• _Saved entries_:

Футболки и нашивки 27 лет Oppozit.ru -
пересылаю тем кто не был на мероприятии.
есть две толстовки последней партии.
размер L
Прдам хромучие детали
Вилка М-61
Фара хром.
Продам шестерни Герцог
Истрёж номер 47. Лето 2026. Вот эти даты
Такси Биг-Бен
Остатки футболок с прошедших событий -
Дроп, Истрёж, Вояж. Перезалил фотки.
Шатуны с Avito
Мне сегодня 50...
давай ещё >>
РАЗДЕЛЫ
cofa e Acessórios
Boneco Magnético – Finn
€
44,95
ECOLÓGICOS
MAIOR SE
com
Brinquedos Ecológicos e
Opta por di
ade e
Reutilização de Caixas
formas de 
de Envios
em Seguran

---

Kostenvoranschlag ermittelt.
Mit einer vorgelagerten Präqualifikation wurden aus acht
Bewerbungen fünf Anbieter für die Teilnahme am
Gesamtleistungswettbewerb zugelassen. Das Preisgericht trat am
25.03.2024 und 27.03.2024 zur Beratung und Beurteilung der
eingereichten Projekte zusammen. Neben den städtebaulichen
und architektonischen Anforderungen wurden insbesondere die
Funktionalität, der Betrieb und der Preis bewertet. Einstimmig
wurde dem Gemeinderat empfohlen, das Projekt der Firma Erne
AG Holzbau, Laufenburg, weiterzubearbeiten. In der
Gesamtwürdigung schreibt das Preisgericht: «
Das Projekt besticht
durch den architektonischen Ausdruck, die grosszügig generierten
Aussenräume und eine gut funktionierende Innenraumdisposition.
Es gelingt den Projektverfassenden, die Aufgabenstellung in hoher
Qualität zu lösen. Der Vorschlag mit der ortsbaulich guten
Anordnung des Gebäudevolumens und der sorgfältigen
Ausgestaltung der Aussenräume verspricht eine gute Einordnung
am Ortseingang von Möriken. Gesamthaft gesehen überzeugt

• _Your instructions_: Write out exactly the lines that fall from the line with "Ausgestaltung der Aussenräume" to the line with "am Ortseingang von" in the records above, keeping both ends.

• _Result of this task_:
Ausgestaltung der Aussenräume verspricht eine gute Einordnung
am Ortseingang von Möriken. Gesamthaft gesehen überzeugt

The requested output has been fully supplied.